Physical oncology has the potential to revolutionize cancer research and treatment. The fundamental rationale behind this approach is that physical processes, such as transport mechanisms for drug molecules within tissue and forces exchanged by cancer cells with tissue, may play an equally important role as biological processes in influencing progression and treatment outcome.
This book introduces the emerging field of physical oncology to a general audience, with a focus on recent breakthroughs that help in the design and discovery of more effective cancer treatments. It describes how novel mathematical models of physical transport processes incorporate patient tissue and imaging data routinely produced in the clinic to predict the efficacy of many cancer treatment approaches, including chemotherapy and radiation therapy.

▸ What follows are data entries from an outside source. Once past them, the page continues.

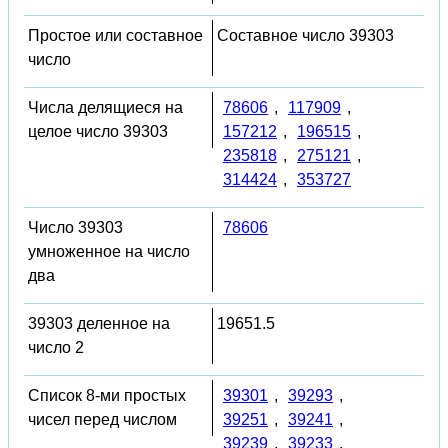
Простое или составное
Составное число 39303
число
Числа делящиеся на
78606
,
117909
,
целое число 39303
157212
,
196515
,
235818
,
275121
,
314424
,
353727
Число 39303
78606
умноженное на число
два
39303 деленное на
19651.5
число 2
Список 8-ми простых
39301
,
39293
,
чисел перед числом
39251
,
39241
,
39239
,
39233
,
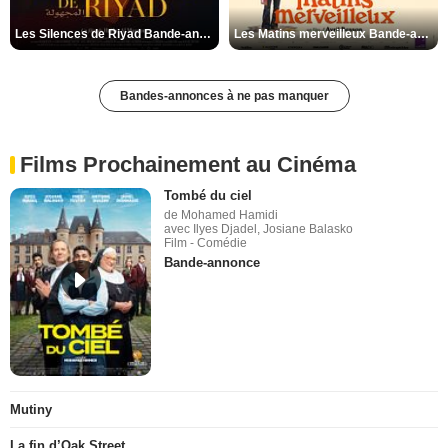
Les Silences de Riyad Bande-annonce VO STFR
Les Matins merveilleux Bande-annonce VF
Bandes-annonces à ne pas manquer
Films Prochainement au Cinéma
Tombé du ciel
de Mohamed Hamidi
avec Ilyes Djadel, Josiane Balasko
Film - Comédie
Bande-annonce
Mutiny
La fin d’Oak Street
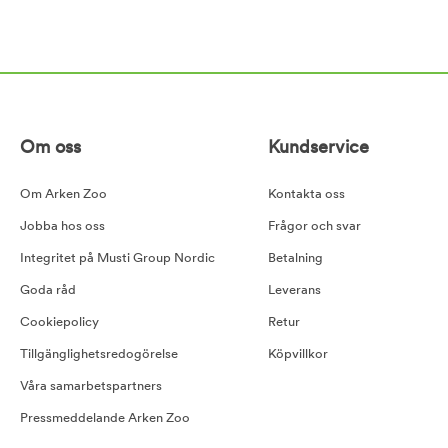
Om oss
Kundservice
Om Arken Zoo
Kontakta oss
Jobba hos oss
Frågor och svar
Integritet på Musti Group Nordic
Betalning
Goda råd
Leverans
Cookiepolicy
Retur
Tillgänglighetsredogörelse
Köpvillkor
Våra samarbetspartners
Pressmeddelande Arken Zoo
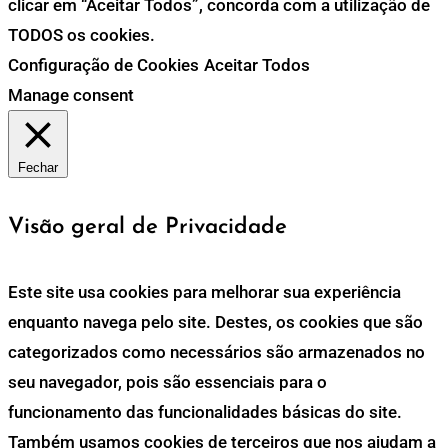
clicar em “Aceitar Todos”, concorda com a utilização de
TODOS os cookies.
Configuração de Cookies
Aceitar Todos
Manage consent
Fechar
Visão geral de Privacidade
Este site usa cookies para melhorar sua experiência
enquanto navega pelo site. Destes, os cookies que são
categorizados como necessários são armazenados no
seu navegador, pois são essenciais para o
funcionamento das funcionalidades básicas do site.
Também usamos cookies de terceiros que nos ajudam a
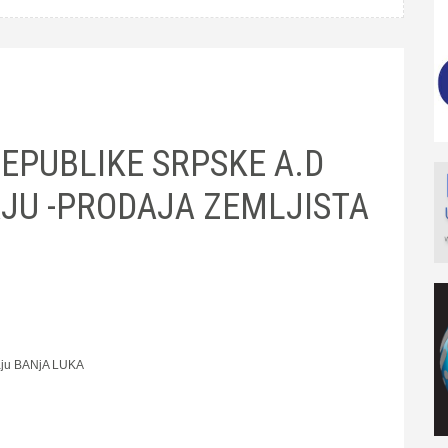
EPUBLIKE SRPSKE A.D
AJU -PRODAJA ZEMLJISTA
ju BANјA LUKA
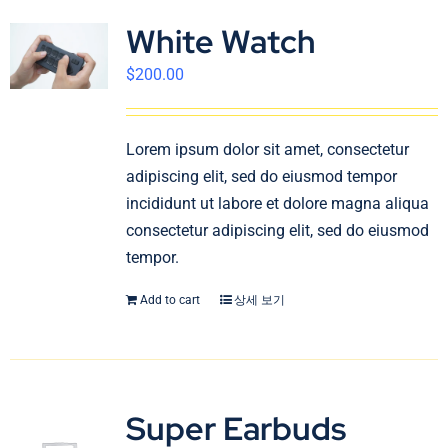
White Watch
$
200.00
Lorem ipsum dolor sit amet, consectetur
adipiscing elit, sed do eiusmod tempor
incididunt ut labore et dolore magna aliqua
consectetur adipiscing elit, sed do eiusmod
tempor.
Add to cart
상세 보기
Super Earbuds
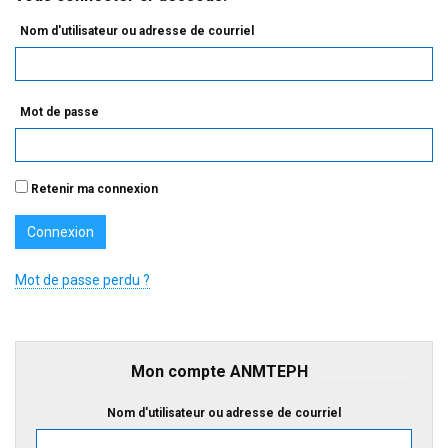
Nom d'utilisateur ou adresse de courriel
Mot de passe
Retenir ma connexion
Mot de passe perdu ?
Mon compte ANMTEPH
Nom d'utilisateur ou adresse de courriel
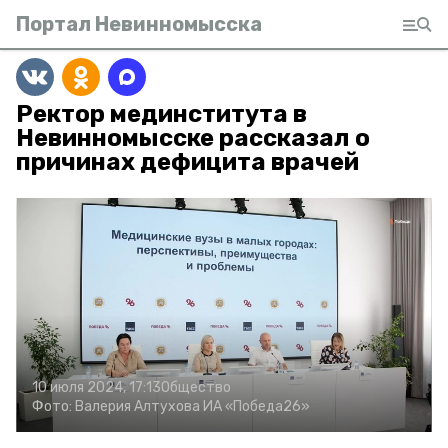
Портал Невинномысска
Ректор мединститута в
Невинномысске рассказал о
причинах дефицита врачей
10 июля 2024, 17:13
Общество
Фото:
Валерия Алтухова
ИА «Победа26»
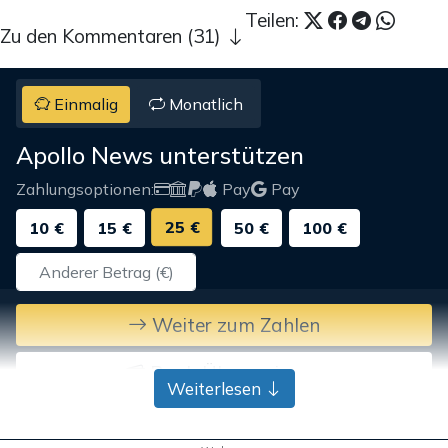
Teilen:
Zu den Kommentaren (31)
Einmalig
Monatlich
Apollo News unterstützen
Zahlungsoptionen:
Pay
Pay
25 €
10 €
15 €
50 €
100 €
Weiter zum Zahlen
Bank-Überweisung
Weiterlesen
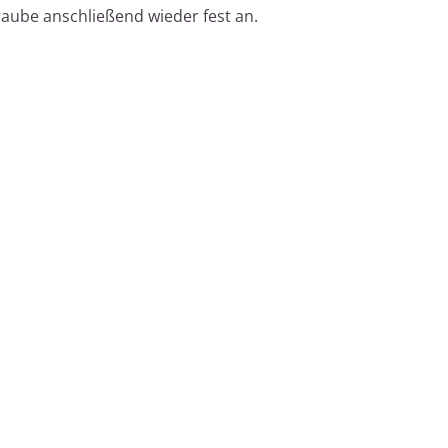
raube anschließend wieder fest an.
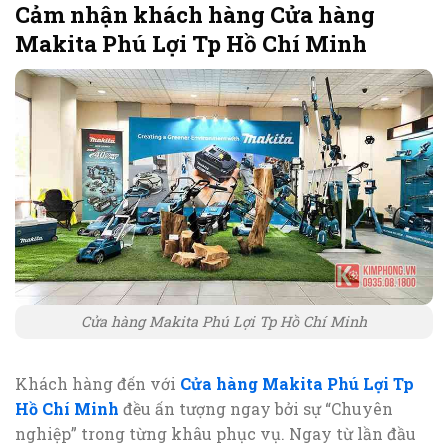
Cảm nhận khách hàng Cửa hàng
Makita Phú Lợi Tp Hồ Chí Minh
Cửa hàng Makita Phú Lợi Tp Hồ Chí Minh
Khách hàng đến với
Cửa hàng Makita Phú Lợi Tp
Hồ Chí Minh
đều ấn tượng ngay bởi sự “Chuyên
nghiệp” trong từng khâu phục vụ. Ngay từ lần đầu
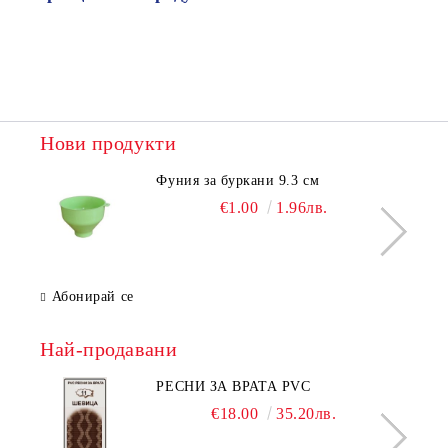
Нови продукти
Фуния за буркани 9.3 см
€1.00
1.96лв.
Абонирай се
Най-продавани
РЕСНИ ЗА ВРАТА PVC
€18.00
35.20лв.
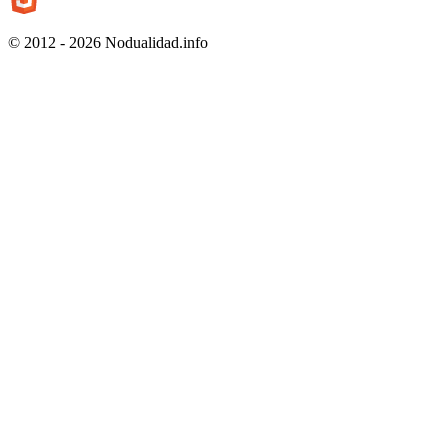
© 2012 - 2026 Nodualidad.info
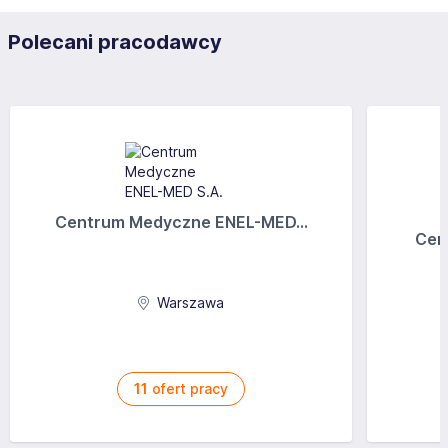
Polecani pracodawcy
Centrum Medyczne ENEL-MED...
Cen
Warszawa
11
ofert pracy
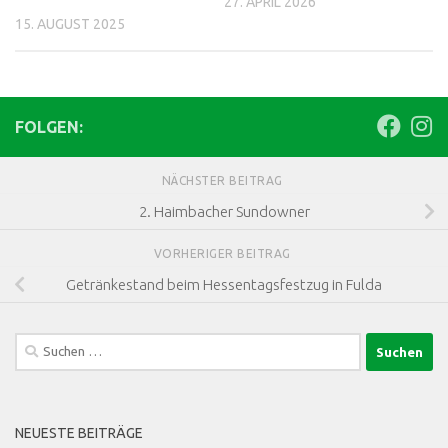
27. APRIL 2026
15. AUGUST 2025
FOLGEN:
NÄCHSTER BEITRAG
2. Haimbacher Sundowner
VORHERIGER BEITRAG
Getränkestand beim Hessentagsfestzug in Fulda
Suchen
nach:
NEUESTE BEITRÄGE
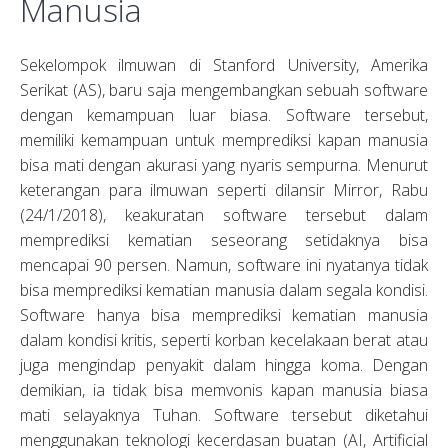
Manusia
Sekelompok ilmuwan di Stanford University, Amerika
Serikat (AS), baru saja mengembangkan sebuah software
dengan kemampuan luar biasa. Software tersebut,
memiliki kemampuan untuk memprediksi kapan manusia
bisa mati dengan akurasi yang nyaris sempurna. Menurut
keterangan para ilmuwan seperti dilansir Mirror, Rabu
(24/1/2018), keakuratan software tersebut dalam
memprediksi kematian seseorang setidaknya bisa
mencapai 90 persen. Namun, software ini nyatanya tidak
bisa memprediksi kematian manusia dalam segala kondisi.
Software hanya bisa memprediksi kematian manusia
dalam kondisi kritis, seperti korban kecelakaan berat atau
juga mengindap penyakit dalam hingga koma. Dengan
demikian, ia tidak bisa memvonis kapan manusia biasa
mati selayaknya Tuhan. Software tersebut diketahui
menggunakan teknologi kecerdasan buatan (AI, Artificial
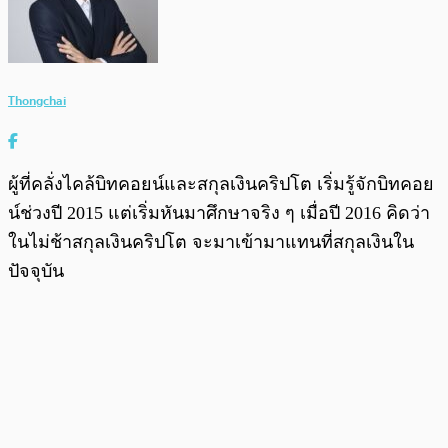
Thongchai
ผู้ที่คลั่งไคล้บิทคอยน์และสกุลเงินคริปโต เริ่มรู้จักบิทคอย
น์ช่วงปี 2015 แต่เริ่มหันมาศึกษาจริง ๆ เมื่อปี 2016 คิดว่า
ในไม่ช้าสกุลเงินคริปโต จะมาเข้ามาแทนที่สกุลเงินใน
ปัจจุบัน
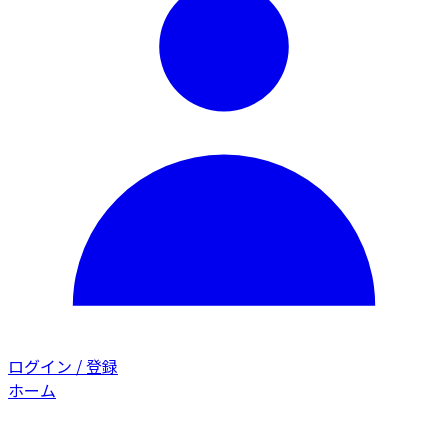
ログイン / 登録
ホーム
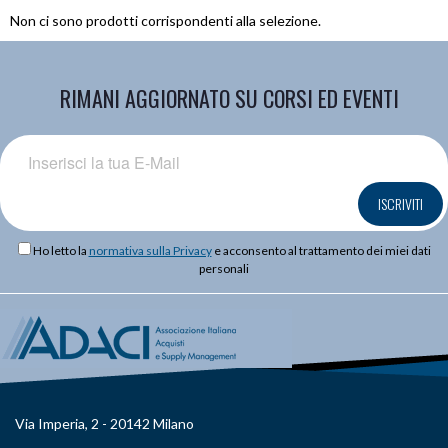
Non ci sono prodotti corrispondenti alla selezione.
RIMANI AGGIORNATO SU CORSI ED EVENTI
ISCRIVITI
Ho letto la
normativa sulla Privacy
e acconsento al trattamento dei miei dati
personali
Via Imperia, 2 - 20142 Milano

By helping to identify which therapies would be most beneficial for an individual patient, and quantifying their effects prior to actual implementation in the clinic, physical oncology allows doctors to design treatment regimens customized to each patient's clinical needs, significantly altering the current clinical approach to cancer treatment and improving the outcomes for patients.
Key Features:
Presents mechanistic modeling methods that investigate a tumor as a combination of both, interplaying physical and biological problems;
Demonstrates how mathematical modeling can be integrated with in vitro, in vivo, and patient data analysis for predicting patient-specific tumor response to treatment;
Facilitates translation of biophysical models to clinical use by deriving imaging-based biomarkers from standard clinical diagnostic measurements;
Provides doctors with a complementary quantitative tool to assist them in making treatment decisions.